Voici donc le New Way Mabilais rennais, immeuble de bureaux – encore très peu occupés – de 16500 m² entièrement réhabilité à neuf, à l’isolation thermique dernier cri, comportant 21 plateaux divisibles sur 7 niveaux, et 271 places de parking en sous-sol mais non inondables malgré la Vilaine mitoyenne et ses crus.

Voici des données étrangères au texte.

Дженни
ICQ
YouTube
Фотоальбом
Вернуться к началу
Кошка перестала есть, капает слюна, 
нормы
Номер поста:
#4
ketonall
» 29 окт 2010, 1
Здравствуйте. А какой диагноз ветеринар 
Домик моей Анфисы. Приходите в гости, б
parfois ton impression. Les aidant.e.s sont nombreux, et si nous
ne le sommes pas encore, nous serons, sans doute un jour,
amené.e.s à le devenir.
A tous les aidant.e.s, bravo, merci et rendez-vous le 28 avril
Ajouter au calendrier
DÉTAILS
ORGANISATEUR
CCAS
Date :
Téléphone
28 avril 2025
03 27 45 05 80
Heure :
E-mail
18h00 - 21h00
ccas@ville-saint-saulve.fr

A l’œuvre derrière ce gros œuvre qui, ainsi que nous le verrons plus loin, se veut aussi une œuvre la famille Legendre et la famille Rio, lesquelles sont au reste plus ou moins apparentées par de judicieuses pour ne pas dire fructueuses alliances. L’un architecte, l’autre galeriste, le troisième, maçon devenu un gros du BTP avant de devenir en sus promoteur immobilier suivant l’adage qu’on est jamais mieux servi que par soi-même. Cette saga familiale est apparemment en tous points une réussite tant, chacun et chacune, à son poste, intelligent, discret, sympathique est dépourvu des tares propres aux professions de l’immobilier. A un point tel au reste que, pour un peu, nous ne sommes pas loin de penser qu’ils auraient pu eux-mêmes donner dans l’art en ayant primo l’idée du complexe lumineux qui se met en branle en haut et tout autour de l’immeuble à la tombée de la nuit, secundo qu’en tant qu’architecte et entrepreneur de BTP, ils étaient équipés pour réaliser cette idée, la mettre en œuvre et en gros œuvre (ou, plus exactement, l’inverse).

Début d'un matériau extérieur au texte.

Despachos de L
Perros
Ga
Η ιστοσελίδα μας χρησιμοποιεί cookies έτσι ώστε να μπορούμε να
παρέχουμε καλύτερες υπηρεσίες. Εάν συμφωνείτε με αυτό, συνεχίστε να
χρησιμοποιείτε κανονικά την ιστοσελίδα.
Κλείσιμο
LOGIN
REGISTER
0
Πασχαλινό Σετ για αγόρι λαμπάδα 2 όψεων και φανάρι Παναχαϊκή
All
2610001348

Cette performance qui, selon nous, eut pu être celle des susdits, en quoi consiste-t-elle ? Citons le programme : « Dès la tombée de la nuit, plusieurs projecteurs s’activent et viennent éclairer, de manière variable, la partie haute de l’antenne ainsi que le ventre de la soucoupe. Cette respiration lumineuse, rappelant celle d’un ordinateur Mac, est basée sur le rythme de la respiration humaine. Tel un phare urbain surgissant dans la pénombre, l’antenne se dresse alors comme un nouveau repère, accentuant encore davantage la verticalité du bâtiment chère à son concepteur… ». Ainsi se plaît à jouer d’un code morse lumineux dont les services spéciaux français n’ont pas encore exigé la clef à son détenteur. Tout au plus ce dernier avoue-t-il qu’il s’agit en gros d’un message d’amour envoyé aux rennais à la tombée du jour. Gâchons qu’au plus tard en temps de guerre, la DCRI (Direction centrale du renseignement intérieur) exigera de le connaître.

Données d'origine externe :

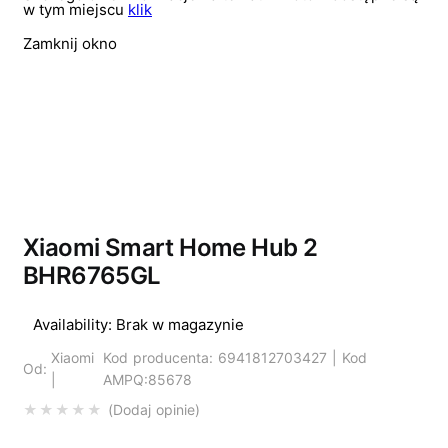
w tym miejscu
klik
Zamknij okno
Wyprzedano
Xiaomi Smart Home Hub 2
BHR6765GL
Availability:
Brak w magazynie
Xiaomi
Kod producenta: 6941812703427 | Kod
Od:
|
AMPQ:85678
Dodaj opinie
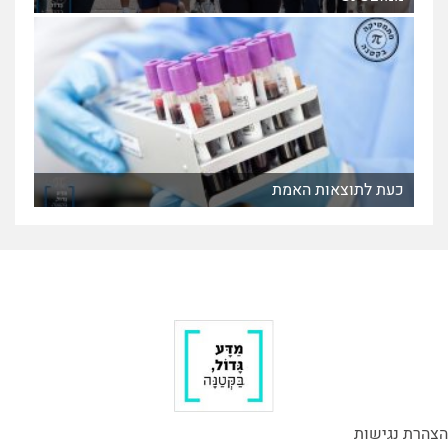
כעת לתוצאות האמת
הצהרת נגישות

La morale de l’affaire tient en trois points :

-On voit la déliquescence de l’Etat lorsqu’il en vient en l’espace de trente ans à se défaire si éhontement et de son patrimoine immatériel (le monopole des postes et télécommunications) et de son patrimoine matériel qui en était le support : des PTT à une orange pressée de toute part par ses concurrents du privé en passant par France telecom, on constate que l’Etat, l’Etat soi-disant stratège et gérant sa bonne ou mauvaise fortune en bon père de famille, n’en sort pas aux deux sens du terme grandi ;

-Les maîtres d’œuvre et d’ouvrage ont cru bon de concéder à la mode et d’inviter dans l’affaire l’art contemporain en organisant un concours afin de sélectionner l’artiste qui serait chargé d’ornementer le nouvel immeuble. Pour ce faire, un Français d’origine catalane, un certain Bruno Peinado fut choisi. On l’a dit, et ma concierge aussi, en un mot comme en cent, ils – Vincent et Jean-Paul Legendre, Anthony et Mélanie Rio, Jean-Charles Colliot and so on – auraient pu en faire autant. Ecrire cela n’est pas minorer la valeur intellectuelle et esthétique de l’œuvre mise en scène. C’est signifier que le détour par, le recours à l’art contemporain n’était pas en l’espèce indispensable les entrepreneurs et maîtres d’œuvre ayant pu disposer ici des aptitudes et des capacités matérielles pour imaginer et réaliser eux-mêmes l’ensemble architectural en toutes ses dimensions.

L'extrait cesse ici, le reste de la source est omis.